**Problem**
What you give must be exactly the lines of the material from the first through the line that contains "العلامة التّكنولوجيّة العالميّة", inclusive, and no others.

**Data provided**
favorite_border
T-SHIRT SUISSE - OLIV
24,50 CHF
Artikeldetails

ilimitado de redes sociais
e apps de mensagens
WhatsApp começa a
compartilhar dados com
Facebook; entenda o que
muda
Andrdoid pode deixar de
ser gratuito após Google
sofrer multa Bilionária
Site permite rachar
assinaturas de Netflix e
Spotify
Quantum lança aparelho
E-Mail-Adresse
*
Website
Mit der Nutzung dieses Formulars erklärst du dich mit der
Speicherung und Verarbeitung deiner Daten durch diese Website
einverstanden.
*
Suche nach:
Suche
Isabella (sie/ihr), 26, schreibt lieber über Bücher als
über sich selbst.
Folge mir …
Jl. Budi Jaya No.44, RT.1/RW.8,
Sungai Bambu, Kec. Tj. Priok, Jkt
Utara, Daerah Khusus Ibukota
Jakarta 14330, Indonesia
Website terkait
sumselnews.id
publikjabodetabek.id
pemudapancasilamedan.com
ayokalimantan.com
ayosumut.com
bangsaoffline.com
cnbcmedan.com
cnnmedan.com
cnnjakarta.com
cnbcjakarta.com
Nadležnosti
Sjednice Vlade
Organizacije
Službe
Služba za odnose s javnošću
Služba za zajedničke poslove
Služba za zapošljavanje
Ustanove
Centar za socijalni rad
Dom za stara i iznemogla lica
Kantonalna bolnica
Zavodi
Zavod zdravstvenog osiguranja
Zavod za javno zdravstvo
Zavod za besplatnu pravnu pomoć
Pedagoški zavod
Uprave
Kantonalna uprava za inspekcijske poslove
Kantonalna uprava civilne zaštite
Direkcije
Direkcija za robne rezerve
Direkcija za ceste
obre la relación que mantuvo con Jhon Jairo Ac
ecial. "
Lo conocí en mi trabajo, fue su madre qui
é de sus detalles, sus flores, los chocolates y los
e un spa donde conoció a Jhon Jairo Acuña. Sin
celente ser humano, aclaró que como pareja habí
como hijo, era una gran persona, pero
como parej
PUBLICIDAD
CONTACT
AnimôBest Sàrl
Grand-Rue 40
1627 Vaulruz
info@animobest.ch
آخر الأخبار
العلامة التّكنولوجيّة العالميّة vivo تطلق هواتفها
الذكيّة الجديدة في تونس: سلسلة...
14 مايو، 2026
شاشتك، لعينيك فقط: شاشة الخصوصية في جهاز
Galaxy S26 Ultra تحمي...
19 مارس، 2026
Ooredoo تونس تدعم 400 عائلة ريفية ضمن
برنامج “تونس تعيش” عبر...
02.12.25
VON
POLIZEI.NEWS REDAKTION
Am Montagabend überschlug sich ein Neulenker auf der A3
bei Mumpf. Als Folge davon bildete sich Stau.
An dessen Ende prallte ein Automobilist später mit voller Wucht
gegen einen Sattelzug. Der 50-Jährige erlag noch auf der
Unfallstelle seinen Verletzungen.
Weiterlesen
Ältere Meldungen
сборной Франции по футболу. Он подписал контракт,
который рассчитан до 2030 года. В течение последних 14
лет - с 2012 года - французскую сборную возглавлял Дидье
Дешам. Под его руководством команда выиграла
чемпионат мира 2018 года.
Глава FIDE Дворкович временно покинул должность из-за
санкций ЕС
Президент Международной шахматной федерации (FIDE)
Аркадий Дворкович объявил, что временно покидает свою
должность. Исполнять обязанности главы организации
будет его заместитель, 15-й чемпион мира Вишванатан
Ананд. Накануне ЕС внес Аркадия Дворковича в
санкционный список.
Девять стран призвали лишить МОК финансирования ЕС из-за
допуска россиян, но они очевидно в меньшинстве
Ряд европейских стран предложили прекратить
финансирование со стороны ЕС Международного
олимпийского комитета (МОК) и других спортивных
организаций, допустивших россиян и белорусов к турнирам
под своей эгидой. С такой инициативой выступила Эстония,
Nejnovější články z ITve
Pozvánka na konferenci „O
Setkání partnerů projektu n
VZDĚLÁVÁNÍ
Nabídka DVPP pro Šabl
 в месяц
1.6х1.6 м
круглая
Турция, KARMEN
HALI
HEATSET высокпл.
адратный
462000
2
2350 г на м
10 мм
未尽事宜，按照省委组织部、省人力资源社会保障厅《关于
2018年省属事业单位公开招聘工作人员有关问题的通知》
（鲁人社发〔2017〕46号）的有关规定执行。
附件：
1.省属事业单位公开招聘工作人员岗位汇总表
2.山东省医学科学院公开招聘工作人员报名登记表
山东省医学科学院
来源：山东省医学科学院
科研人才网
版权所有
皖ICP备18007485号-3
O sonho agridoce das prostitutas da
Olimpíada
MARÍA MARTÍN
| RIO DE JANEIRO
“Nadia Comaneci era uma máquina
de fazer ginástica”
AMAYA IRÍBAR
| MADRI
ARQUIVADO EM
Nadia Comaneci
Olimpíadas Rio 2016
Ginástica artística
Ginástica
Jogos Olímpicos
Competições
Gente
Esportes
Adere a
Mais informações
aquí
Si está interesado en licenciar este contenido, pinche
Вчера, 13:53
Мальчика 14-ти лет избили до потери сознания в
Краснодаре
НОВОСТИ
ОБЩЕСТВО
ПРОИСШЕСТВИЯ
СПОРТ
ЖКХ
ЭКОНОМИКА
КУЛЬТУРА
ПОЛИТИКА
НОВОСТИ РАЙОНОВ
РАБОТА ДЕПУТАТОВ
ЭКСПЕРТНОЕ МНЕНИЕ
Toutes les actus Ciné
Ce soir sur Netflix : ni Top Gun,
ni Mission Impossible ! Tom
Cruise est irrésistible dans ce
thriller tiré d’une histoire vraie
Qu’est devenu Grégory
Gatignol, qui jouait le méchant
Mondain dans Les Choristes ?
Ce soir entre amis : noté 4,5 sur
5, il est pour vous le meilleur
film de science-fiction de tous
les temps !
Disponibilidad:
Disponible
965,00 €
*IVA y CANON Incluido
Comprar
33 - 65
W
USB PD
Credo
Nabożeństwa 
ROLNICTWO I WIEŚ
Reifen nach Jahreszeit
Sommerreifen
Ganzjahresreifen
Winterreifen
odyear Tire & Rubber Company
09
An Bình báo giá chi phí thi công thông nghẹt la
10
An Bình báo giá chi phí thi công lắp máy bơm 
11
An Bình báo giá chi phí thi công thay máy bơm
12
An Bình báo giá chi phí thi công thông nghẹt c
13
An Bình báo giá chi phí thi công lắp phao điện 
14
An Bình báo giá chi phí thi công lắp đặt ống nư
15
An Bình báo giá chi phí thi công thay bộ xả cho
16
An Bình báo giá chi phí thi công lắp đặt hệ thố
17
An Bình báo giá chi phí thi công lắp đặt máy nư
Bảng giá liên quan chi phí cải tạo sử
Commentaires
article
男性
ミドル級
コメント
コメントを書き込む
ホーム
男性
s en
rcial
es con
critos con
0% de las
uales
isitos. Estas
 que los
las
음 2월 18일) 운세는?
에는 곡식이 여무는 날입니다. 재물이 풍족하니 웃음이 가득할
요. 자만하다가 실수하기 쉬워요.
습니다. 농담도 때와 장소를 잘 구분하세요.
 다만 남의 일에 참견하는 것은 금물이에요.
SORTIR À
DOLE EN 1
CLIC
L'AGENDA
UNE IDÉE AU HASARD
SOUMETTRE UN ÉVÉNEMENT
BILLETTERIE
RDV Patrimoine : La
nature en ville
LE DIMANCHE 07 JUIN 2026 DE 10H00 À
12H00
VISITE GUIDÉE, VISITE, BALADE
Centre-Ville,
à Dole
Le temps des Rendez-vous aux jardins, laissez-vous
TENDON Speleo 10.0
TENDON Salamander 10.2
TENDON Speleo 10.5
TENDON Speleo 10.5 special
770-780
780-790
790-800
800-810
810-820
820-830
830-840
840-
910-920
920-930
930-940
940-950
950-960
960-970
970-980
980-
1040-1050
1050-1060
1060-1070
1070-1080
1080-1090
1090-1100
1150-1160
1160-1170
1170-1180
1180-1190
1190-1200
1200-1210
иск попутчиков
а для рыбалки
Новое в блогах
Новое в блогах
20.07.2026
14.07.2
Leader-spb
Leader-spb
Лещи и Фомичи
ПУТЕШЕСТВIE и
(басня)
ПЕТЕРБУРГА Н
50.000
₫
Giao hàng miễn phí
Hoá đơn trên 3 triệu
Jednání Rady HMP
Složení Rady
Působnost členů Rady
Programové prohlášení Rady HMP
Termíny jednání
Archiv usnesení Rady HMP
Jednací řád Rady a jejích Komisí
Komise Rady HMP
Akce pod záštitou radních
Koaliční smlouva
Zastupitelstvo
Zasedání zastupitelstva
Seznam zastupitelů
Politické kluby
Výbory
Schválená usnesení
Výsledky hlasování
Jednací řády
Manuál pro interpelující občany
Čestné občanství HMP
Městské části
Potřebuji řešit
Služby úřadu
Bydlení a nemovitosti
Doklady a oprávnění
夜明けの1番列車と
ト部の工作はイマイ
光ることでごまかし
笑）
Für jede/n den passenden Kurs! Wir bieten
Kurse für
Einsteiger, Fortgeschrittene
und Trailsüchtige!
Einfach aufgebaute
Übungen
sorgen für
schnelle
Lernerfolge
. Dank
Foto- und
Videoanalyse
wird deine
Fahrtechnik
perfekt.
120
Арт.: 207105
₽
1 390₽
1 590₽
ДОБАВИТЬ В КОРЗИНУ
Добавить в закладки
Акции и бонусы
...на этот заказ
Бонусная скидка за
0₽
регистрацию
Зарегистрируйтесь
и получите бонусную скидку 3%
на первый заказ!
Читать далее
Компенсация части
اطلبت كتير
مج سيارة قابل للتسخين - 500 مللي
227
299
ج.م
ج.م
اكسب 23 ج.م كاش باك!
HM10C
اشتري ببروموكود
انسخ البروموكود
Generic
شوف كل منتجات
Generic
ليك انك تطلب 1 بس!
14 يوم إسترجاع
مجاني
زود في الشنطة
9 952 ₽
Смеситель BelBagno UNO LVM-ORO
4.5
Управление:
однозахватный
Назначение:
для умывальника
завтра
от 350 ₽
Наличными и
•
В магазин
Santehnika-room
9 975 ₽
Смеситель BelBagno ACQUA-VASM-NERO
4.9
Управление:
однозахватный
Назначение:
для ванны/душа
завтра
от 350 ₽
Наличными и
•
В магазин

**Worked solution**
favorite_border
T-SHIRT SUISSE - OLIV
24,50 CHF
Artikeldetails

ilimitado de redes sociais
e apps de mensagens
WhatsApp começa a
compartilhar dados com
Facebook; entenda o que
muda
Andrdoid pode deixar de
ser gratuito após Google
sofrer multa Bilionária
Site permite rachar
assinaturas de Netflix e
Spotify
Quantum lança aparelho
E-Mail-Adresse
*
Website
Mit der Nutzung dieses Formulars erklärst du dich mit der
Speicherung und Verarbeitung deiner Daten durch diese Website
einverstanden.
*
Suche nach:
Suche
Isabella (sie/ihr), 26, schreibt lieber über Bücher als
über sich selbst.
Folge mir …
Jl. Budi Jaya No.44, RT.1/RW.8,
Sungai Bambu, Kec. Tj. Priok, Jkt
Utara, Daerah Khusus Ibukota
Jakarta 14330, Indonesia
Website terkait
sumselnews.id
publikjabodetabek.id
pemudapancasilamedan.com
ayokalimantan.com
ayosumut.com
bangsaoffline.com
cnbcmedan.com
cnnmedan.com
cnnjakarta.com
cnbcjakarta.com
Nadležnosti
Sjednice Vlade
Organizacije
Službe
Služba za odnose s javnošću
Služba za zajedničke poslove
Služba za zapošljavanje
Ustanove
Centar za socijalni rad
Dom za stara i iznemogla lica
Kantonalna bolnica
Zavodi
Zavod zdravstvenog osiguranja
Zavod za javno zdravstvo
Zavod za besplatnu pravnu pomoć
Pedagoški zavod
Uprave
Kantonalna uprava za inspekcijske poslove
Kantonalna uprava civilne zaštite
Direkcije
Direkcija za robne rezerve
Direkcija za ceste
obre la relación que mantuvo con Jhon Jairo Ac
ecial. "
Lo conocí en mi trabajo, fue su madre qui
é de sus detalles, sus flores, los chocolates y los
e un spa donde conoció a Jhon Jairo Acuña. Sin
celente ser humano, aclaró que como pareja habí
como hijo, era una gran persona, pero
como parej
PUBLICIDAD
CONTACT
AnimôBest Sàrl
Grand-Rue 40
1627 Vaulruz
info@animobest.ch
آخر الأخبار
العلامة التّكنولوجيّة العالميّة vivo تطلق هواتفها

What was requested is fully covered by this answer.